In The Secret Life of Bees would August be considered a round or flat character and why?
I hate to hedge in answering a question, but this is a question that truly could be answered either way. I am going to list some of the elements of character development that argue for a flat character and some of the elements that argue for a round character. You will be able to decide which you find more persuasive, as well as possibly thinking about other elements that I have not thought about.
August could be said to be a flat character for at least a few reasons. First, there is little evidence of "growth" in her over the course of the story. She is presented as a fully formed adult, and there are no changes in her, as opposed to June, for example, who decides to open up emotionally and marry and who manages to get past her prejudices against white people. August presents as perfect, really, and she remains perfect throughout. And that brings me to the second reason she could be said to be a flat character, which is that she exists in the book as a kind of center for all the characters, a sun around which they all revolve, a touchstone for Lily, her symbol of mother, and the queen bee in the story. Third, because the story is narrated by Lily, we do not have all that much insight into August, except what Lily has chosen to share. This is Lily's journey, and much of it is solipsistic, so we do not have a great sense of August's struggles and growth, not all that much evidence of the inner workings of August's mind.

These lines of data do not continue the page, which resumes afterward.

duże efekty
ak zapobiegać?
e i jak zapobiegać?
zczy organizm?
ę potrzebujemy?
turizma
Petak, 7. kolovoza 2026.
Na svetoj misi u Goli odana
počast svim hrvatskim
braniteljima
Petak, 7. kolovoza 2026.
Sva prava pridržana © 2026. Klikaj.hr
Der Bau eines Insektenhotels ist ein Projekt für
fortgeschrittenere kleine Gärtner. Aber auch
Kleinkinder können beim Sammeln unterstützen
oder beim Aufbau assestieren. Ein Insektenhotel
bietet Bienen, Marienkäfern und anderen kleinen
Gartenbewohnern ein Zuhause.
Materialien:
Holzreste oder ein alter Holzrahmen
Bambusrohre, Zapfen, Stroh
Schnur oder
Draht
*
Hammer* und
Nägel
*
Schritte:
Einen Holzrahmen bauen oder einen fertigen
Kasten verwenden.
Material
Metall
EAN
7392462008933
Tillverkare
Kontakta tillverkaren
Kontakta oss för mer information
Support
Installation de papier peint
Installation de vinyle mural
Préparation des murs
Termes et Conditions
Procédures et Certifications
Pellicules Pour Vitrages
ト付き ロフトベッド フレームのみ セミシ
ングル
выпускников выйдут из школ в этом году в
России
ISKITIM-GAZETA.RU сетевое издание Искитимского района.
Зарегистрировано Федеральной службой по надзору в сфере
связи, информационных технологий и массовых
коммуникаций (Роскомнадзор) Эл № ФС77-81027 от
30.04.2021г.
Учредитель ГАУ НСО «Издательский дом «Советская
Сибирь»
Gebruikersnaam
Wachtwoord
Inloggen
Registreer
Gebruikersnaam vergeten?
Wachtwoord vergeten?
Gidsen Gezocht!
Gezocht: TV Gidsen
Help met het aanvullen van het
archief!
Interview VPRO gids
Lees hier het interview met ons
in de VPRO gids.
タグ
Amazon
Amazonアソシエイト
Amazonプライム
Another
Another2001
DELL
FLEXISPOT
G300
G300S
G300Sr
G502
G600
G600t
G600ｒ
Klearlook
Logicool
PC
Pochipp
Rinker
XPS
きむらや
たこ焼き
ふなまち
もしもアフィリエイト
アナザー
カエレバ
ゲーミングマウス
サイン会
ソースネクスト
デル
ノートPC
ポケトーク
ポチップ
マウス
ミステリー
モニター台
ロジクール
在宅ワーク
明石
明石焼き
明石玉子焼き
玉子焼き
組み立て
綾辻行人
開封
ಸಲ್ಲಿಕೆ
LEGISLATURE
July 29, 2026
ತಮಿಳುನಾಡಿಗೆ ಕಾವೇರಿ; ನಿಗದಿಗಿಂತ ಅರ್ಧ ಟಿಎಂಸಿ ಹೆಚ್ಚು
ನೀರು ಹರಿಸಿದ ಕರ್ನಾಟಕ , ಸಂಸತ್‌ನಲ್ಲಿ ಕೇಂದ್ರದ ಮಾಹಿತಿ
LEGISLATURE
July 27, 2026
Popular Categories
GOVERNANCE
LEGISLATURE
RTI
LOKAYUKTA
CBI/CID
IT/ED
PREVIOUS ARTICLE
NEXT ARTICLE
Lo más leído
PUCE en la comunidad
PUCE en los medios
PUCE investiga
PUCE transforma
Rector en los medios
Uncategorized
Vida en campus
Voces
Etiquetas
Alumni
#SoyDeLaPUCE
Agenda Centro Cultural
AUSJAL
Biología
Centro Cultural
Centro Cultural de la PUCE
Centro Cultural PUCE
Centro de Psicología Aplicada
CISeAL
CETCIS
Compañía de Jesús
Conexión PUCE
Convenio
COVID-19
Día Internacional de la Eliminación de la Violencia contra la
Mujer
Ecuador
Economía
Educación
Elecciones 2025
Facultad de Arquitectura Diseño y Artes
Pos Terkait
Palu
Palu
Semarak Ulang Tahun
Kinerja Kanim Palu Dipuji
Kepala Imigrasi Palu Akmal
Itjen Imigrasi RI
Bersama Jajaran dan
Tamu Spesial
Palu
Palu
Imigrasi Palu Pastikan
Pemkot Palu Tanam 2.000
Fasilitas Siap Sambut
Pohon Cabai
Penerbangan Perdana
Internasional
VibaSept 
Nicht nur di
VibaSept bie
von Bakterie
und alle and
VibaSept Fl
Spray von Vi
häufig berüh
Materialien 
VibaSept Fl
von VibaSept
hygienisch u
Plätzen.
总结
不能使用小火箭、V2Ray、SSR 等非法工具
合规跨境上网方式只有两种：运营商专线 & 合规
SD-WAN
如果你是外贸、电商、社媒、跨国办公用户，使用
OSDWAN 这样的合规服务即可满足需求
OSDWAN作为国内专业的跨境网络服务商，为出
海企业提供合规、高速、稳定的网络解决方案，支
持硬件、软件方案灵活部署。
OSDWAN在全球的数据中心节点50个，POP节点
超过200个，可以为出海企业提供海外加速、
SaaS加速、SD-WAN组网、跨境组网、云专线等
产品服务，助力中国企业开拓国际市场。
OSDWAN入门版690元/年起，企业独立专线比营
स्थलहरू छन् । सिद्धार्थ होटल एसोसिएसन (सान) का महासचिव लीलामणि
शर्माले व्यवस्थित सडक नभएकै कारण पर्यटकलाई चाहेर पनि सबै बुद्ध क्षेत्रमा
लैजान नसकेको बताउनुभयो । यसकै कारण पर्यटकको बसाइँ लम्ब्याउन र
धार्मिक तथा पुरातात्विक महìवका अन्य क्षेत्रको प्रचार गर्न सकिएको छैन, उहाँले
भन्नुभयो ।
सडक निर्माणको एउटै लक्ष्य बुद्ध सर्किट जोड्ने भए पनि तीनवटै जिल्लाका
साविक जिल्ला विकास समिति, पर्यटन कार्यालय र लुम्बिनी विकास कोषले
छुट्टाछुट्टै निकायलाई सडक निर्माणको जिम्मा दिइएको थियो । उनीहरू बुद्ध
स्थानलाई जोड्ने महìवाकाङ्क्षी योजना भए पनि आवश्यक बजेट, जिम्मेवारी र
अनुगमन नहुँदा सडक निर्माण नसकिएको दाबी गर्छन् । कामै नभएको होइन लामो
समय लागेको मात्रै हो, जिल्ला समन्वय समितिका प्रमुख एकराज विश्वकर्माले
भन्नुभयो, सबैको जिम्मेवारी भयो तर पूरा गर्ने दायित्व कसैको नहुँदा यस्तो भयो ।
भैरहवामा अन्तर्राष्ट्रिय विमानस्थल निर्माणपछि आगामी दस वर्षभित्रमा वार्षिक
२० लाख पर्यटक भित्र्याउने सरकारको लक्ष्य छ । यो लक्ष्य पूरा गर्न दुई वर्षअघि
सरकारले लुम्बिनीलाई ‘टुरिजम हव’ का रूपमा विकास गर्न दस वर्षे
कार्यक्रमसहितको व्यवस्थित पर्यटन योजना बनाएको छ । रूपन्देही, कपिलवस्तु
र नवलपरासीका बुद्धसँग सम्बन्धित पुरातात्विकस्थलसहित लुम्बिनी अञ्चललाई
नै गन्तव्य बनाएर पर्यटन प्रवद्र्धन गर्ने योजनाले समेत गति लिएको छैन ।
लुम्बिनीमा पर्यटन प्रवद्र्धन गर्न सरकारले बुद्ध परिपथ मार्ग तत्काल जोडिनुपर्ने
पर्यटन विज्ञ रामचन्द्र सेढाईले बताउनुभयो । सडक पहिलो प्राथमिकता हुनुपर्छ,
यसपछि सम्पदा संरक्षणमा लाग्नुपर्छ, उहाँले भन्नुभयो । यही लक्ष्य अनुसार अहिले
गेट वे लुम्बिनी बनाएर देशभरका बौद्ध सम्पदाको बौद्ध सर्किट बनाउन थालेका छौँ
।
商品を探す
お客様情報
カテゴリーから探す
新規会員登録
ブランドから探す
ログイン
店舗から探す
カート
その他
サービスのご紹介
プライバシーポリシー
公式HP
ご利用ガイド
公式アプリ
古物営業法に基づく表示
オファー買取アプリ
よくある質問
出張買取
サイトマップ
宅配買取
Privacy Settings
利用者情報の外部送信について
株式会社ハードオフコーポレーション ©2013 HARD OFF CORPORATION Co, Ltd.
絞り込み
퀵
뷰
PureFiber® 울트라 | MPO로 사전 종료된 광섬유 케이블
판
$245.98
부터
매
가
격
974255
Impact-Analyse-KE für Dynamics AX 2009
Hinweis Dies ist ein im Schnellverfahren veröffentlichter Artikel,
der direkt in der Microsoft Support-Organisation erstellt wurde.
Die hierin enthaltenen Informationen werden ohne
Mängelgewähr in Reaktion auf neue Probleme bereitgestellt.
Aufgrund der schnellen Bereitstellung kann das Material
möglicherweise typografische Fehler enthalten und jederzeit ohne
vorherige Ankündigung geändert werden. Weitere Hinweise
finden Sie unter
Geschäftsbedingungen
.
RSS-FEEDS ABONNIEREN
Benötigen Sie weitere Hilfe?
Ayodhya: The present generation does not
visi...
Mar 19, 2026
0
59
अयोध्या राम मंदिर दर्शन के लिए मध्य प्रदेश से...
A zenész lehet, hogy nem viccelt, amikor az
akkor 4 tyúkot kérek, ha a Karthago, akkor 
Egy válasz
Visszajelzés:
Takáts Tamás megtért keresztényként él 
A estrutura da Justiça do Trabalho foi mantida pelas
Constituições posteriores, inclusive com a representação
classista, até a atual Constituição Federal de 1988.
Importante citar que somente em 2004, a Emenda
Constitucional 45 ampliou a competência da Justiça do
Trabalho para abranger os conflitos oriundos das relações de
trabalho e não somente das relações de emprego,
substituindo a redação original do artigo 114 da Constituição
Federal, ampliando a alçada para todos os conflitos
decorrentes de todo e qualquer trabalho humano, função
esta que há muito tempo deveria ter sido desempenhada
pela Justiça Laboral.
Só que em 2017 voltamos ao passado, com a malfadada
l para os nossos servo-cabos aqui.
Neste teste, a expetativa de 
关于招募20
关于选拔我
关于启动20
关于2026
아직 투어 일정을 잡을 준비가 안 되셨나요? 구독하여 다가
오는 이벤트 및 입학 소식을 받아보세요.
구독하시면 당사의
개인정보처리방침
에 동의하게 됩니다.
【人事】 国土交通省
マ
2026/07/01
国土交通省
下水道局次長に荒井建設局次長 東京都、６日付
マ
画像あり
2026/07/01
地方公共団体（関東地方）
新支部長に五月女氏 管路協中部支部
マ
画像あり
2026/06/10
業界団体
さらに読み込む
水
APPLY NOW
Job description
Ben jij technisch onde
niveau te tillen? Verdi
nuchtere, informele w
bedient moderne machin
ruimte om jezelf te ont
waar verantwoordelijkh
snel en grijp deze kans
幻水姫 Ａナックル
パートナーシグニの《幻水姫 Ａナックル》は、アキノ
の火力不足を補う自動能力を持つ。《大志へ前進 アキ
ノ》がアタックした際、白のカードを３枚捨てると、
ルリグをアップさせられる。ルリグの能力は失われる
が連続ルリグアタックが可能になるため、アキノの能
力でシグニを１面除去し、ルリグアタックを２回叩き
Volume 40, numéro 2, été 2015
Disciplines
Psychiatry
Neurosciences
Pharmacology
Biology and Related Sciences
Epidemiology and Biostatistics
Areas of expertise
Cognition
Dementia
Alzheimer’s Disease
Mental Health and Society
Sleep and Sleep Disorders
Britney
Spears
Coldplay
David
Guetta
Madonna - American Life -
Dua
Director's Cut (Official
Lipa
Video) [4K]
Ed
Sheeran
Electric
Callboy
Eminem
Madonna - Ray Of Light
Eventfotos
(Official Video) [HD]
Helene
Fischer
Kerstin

To the degree that August is a round character, it is in the evidence of her back story and the qualities that she does display in the novel. This is a woman who has struggled to be who she is, a journey of pain, prejudice, and loss. She has been through a great deal, and this has made her strong and loving. We see that she is patient, waiting for Lily to come to her. We see that she is wise and compassionate, understanding the needs of those around her, always saying and doing just the right thing. So, the presentation of her qualities, her character, her voice, and her actions could reasonably be said to make her a round character.
I think in much of literature, we are likely to find evidence of both flatness and roundedness in characters. It is often simply a question of degree. Authors probably do not set out with this in their minds, and it is up to us to decide how to impose these contructs upon their characters.